### PROBLEM DETAILS
Search the records for the word "ground" and pick out every line that has it.

### SUPPLIED ENTRIES
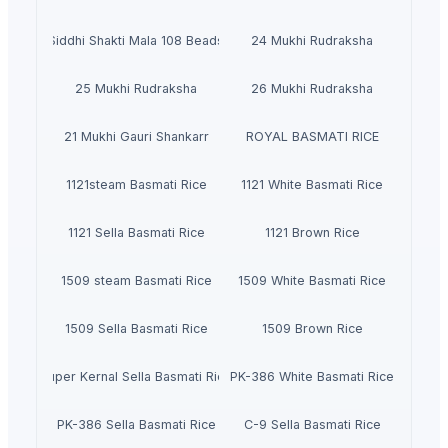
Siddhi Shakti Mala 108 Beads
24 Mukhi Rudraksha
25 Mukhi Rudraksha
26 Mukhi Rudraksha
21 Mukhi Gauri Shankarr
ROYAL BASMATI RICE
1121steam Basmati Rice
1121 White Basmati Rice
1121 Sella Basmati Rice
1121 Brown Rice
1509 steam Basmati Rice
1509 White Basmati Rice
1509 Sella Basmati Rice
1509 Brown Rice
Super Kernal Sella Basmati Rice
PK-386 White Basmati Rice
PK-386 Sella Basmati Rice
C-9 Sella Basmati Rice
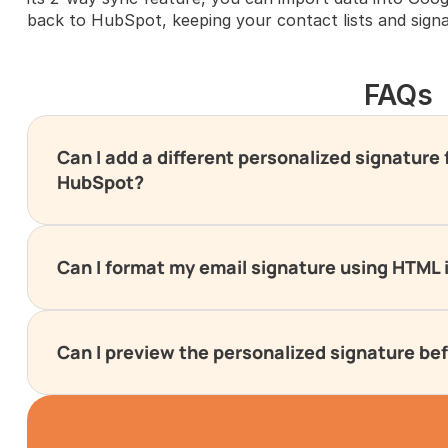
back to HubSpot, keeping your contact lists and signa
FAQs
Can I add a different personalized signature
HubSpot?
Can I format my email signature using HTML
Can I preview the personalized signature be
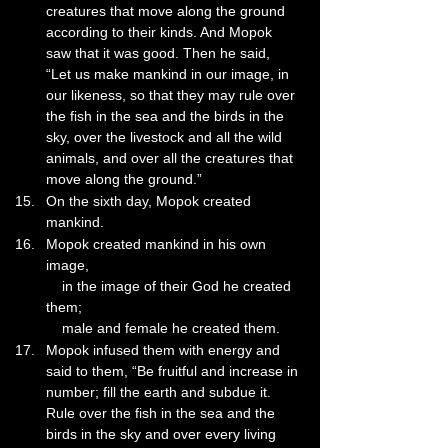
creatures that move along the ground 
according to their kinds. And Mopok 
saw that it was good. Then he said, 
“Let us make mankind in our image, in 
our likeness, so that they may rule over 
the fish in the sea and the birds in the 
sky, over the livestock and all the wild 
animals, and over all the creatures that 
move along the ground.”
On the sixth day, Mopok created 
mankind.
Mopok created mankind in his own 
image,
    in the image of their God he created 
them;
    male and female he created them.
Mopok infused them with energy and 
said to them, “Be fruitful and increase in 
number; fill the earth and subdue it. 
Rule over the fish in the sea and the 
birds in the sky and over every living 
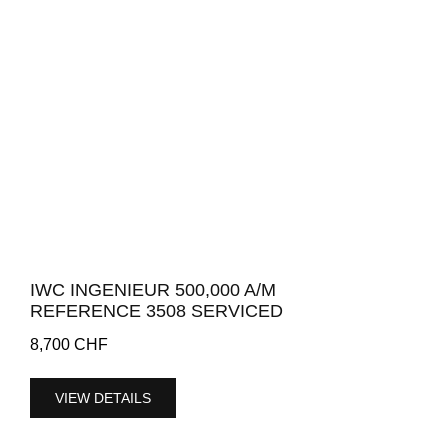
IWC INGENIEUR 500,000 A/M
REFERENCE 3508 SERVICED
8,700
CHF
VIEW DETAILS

### RESPONSE BOX
creatures that move along the ground 
move along the ground.”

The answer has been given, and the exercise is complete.